The Nord Remembers

It was always easy to dismiss Montreal as a baseball city. Now, though, 10 years after the Expos’ final game, it's somehow harder than ever.

October 3, 2014

Just over twenty years ago, Pedro Martinez was one batter away from throwing a complete game shutout for the Montreal Expos at Pittsburgh’s Three Rivers Stadium. But with two outs in the bottom of the ninth, Andy Van Slyke doubled to right field for the Pirates, and with a pair of runners now in scoring position, Montreal manager Felipe Alou decided that 123 pitches was enough for his starter. He gave the ball to closer John Wetteland, who promptly struck out Jeff King to preserve Pedro’s victory, and earned his 25th save in the process.

To the fans reading the box scores the next morning, it was a solid victory in a season full of them, a resolute pitching performance on the road that seemed to promise more of the same. But despite being a team that many thought could have won it all—and which some to this day insist would have won it all—this would be the last win the near-mythical ’94 Expos would ever record.

Two days later, on August 12, the players of Major League Baseball went on strike, and the Expos were reduced to paper champions. The next year Wetteland would be closing out games for the New York Yankees, with whom he’d win a World Series. Two years later, Pedro would be starting games in Boston, where he’d win a championship himself. But for those fans who’d seen the Expos play in Montreal less than a week before that final 1994 win, their best hope for a title had left on a road trip, and had never come back.

Montreal, of course, was not in a good way in 1994. The Canadian dollar was falling after the early ’90s recession, which the year prior had claimed the Conservative government and its uneasy coalition with Quebec’s nationalists. Montreal’s anglophone population was in diaspora. The fans that used to come over from the west side and the west island were moving even farther west (some of them wear Expos gear to Blue Jays games now).

In that context, the 1994 Expos were a movie montage of a team. They were young, they were unheralded, and they kept winning, as the saying goes, as if they didn’t know any better. They had a future Hall of Famer in Pedro and a manager who often got a louder ovation than the players on Opening Day, and, in contrast to the Jays—who had just won two World Series with the help of high-priced free agents—this team was largely homegrown. There had been a bunch of underdog champions in that era (the worst-to-first Twins; the wire-to-wire Reds; Gibson’s Dodgers), and it seemed like this would be the Expos’ turn.
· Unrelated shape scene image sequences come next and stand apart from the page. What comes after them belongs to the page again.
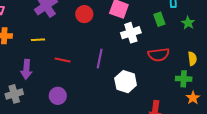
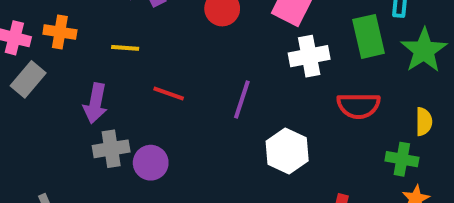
green rectangle: (159, 19) -> (369, 36), size x1.5
green star: (188, 23) -> (424, 50), size x1.6
gray cross: (14, 94) -> (111, 149), moved

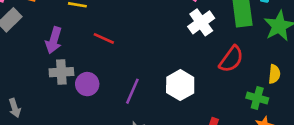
white cross: (309, 56) -> (201, 22), turned -30
purple line: (242, 100) -> (132, 91), moved
red semicircle: (359, 106) -> (231, 59), turned -60

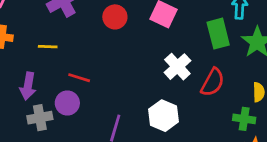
white cross: (201, 22) -> (177, 67), moved
purple circle: (87, 84) -> (67, 103), moved

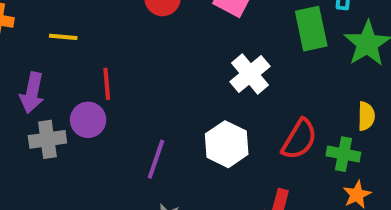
red line: (79, 78) -> (107, 84), turned 65
red semicircle: (213, 82) -> (299, 139), moved

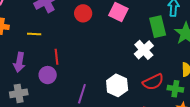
white cross: (250, 74) -> (144, 50), moved
gray cross: (47, 139) -> (19, 93), moved
red semicircle: (299, 139) -> (153, 82), turned 35

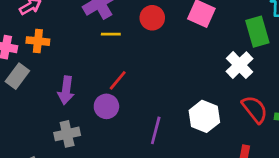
yellow line: (34, 34) -> (111, 34), moved
red line: (56, 57) -> (118, 80), turned 49
red semicircle: (153, 82) -> (255, 109), turned -100

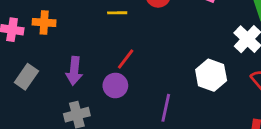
gray rectangle: (17, 76) -> (26, 77), moved
white hexagon: (204, 116) -> (211, 75), moved

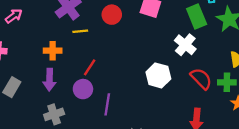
orange cross: (44, 22) -> (53, 51), moved
purple line: (166, 108) -> (107, 104), moved

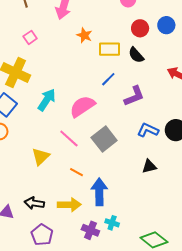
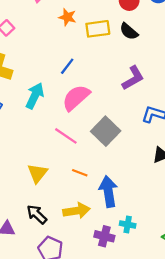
blue line: (108, 79) -> (67, 66), moved
yellow triangle: (41, 157) -> (38, 173), moved
black arrow: (34, 203) -> (37, 214), turned 42

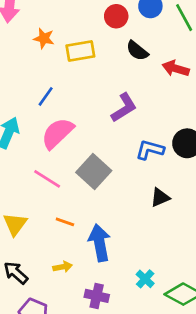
black semicircle: (129, 31) -> (137, 51), moved
yellow arrow: (76, 211) -> (63, 267), size x0.6
cyan cross: (128, 224) -> (145, 279), moved, turned 35

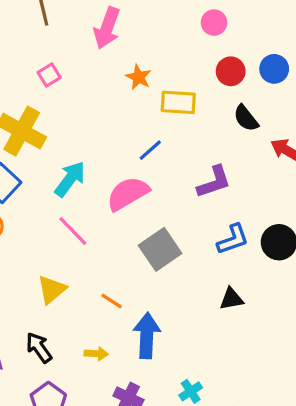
blue line: (46, 96) -> (150, 150), moved
blue L-shape: (150, 150) -> (233, 239), turned 132
pink line: (47, 179) -> (73, 231), moved

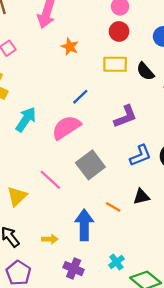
red circle: (231, 71) -> (119, 31), moved
yellow rectangle: (178, 102) -> (115, 64), moved
pink line: (73, 231) -> (50, 180), moved
orange line: (112, 301) -> (113, 207), moved

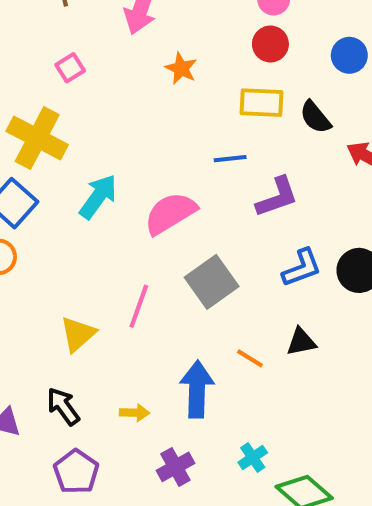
blue line: (80, 97) -> (230, 159), moved, turned 36
pink line: (50, 180) -> (139, 306), turned 65
purple cross: (74, 269) -> (175, 467), turned 36

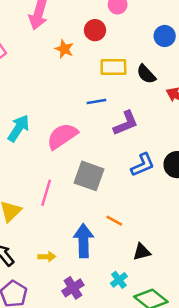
red circle: (270, 44) -> (95, 30), moved
gray square: (212, 282) -> (89, 176), turned -32
black triangle: (301, 342) -> (142, 252), moved

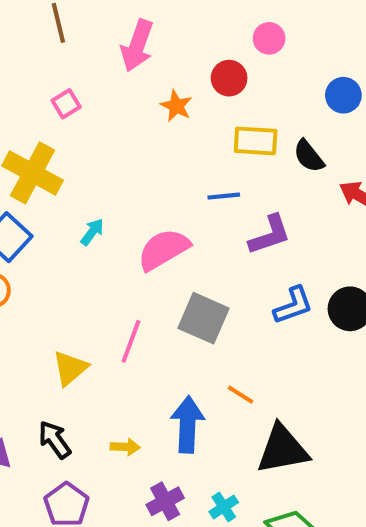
cyan arrow: (18, 128) -> (92, 232), size x0.6
black triangle: (142, 252) -> (282, 449), size x1.8
cyan cross: (119, 280) -> (224, 507), moved

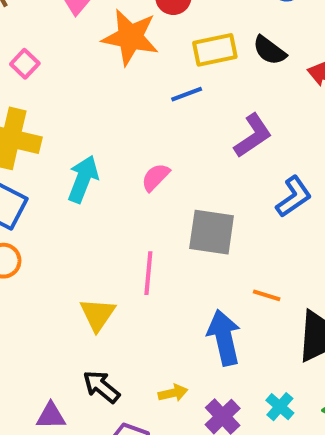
orange star: (176, 106) -> (130, 37), size x1.8
blue line: (224, 196) -> (187, 94), moved
cyan arrow: (92, 232) -> (83, 179), size x1.6
pink semicircle: (164, 249) -> (156, 177), size x0.6
yellow arrow: (125, 447) -> (173, 393), moved

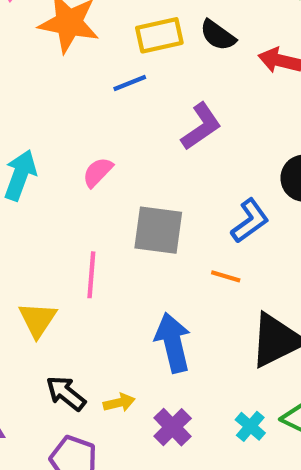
blue L-shape: (294, 197) -> (250, 221), moved
orange line: (267, 295) -> (226, 276), moved
black arrow: (101, 387) -> (66, 393), moved
cyan cross: (280, 407) -> (250, 426), moved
Though fans tend to think of the strike as a sort of asteroid that obliterated baseball in Montreal, there were chances to keep it alive. But a consortium of factors never came together, and so it is the 1994 team that remains the great what-if—the year they would have known what they were made of. Had the Expos been allowed to lose (the way they had in 1981 when, ironically, a strike-affected season helped them get into the playoffs), at least the fans could have come to terms with it—even if it meant suspecting that Blue Monday hadn’t been just baseball, but predestination. 1994 was so much worse than that: the Expos became indelible in their incompletion. You can muse about them forever. Or, at least, for 20 years and counting.